Zaferle sonuçlanan ve İtilaf Devletleri arasında görüş ayrılıklarına sebep olan Sakarya Meydan Muharebesi sonunda bağımsızlığımızı tehdit etmeye devam eden düşman askerlerini Anadolu’dan çıkartmak için kesin bir taarruza ihtiyaç duyuldu.

Sakarya Meydan Muharebesi sonrası yaklaşık bir yıl boyunca hazırlık yapılan bu süreçte seferberlik ilan edilip Türk Halkı’nın elinde mevcut kalan, Türk Ordusu’nun faydasına kullanılabilecek neredeyse tüm araç ve gereçlere el konuldu. Ayrıca, Çarlık Rusya’sından mali yardım alındı ve Anadolu’dan çekilen Fransa’dan silahlar satın alındı. Yine de eldeki mevcut silah ve cephaneler Büyük Taarruz için yetmedi. Savaşın henüz başında başlattığımız ağır topçu ateşi ile su gibi akıp giden cephanemizin sınırlı olduğuna dair uyarılar yapan subaylara “Tek mermi kalıncaya kadar ateşe devam edilecektir. Cephane ikmalimizi düşmandan yapacağız” diye cevap vererek kararlılığını gösteren Gazi Mustafa Kemal; aynı kararlılığı savaştan kesin sonuç alınması için muharebenin son gününde süngü savaşlarına giren kahraman Türk Askeri’nden de gördü.

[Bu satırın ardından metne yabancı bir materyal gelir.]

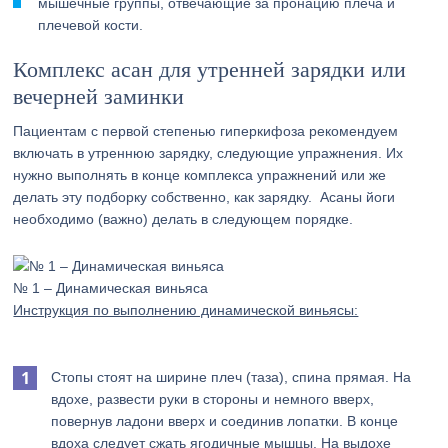
мышечные группы, отвечающие за пронацию плеча и
плечевой кости.
Комплекс асан для утренней зарядки или
вечерней заминки
Пациентам с первой степенью гиперкифоза рекомендуем
включать в утреннюю зарядку, следующие упражнения. Их
нужно выполнять в конце комплекса упражнений или же
делать эту подборку собственно, как зарядку. Асаны йоги
необходимо (важно) делать в следующем порядке.
№ 1 – Динамическая виньяса
Инструкция по выполнению динамической виньясы:
Стопы стоят на ширине плеч (таза), спина прямая. На
вдохе, развести руки в стороны и немного вверх,
повернув ладони вверх и соединив лопатки. В конце
вдоха следует сжать ягодичные мышцы. На выдохе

Ustaca planlanması sayesinde daha muharebelerin başında Yunan Ordusu’na karşı üstünlük sağlanmış olsa da, savaşın kazanılmasını sağlayan bu üstünlüğün korunması düşmanın çevresini sarmayı başaran on birinci tümen komutanı Derviş Paşa, Kolordu Komutanı Kemalettin Paşa ve oldukça stratejik bir nokta olan Çiğiltepe’yi söz verdiği sürede ele geçiremediği için bu duruma dayanamayıp intihar eden Reşat Paşa gibi kahraman subaylar sayesinde oldu.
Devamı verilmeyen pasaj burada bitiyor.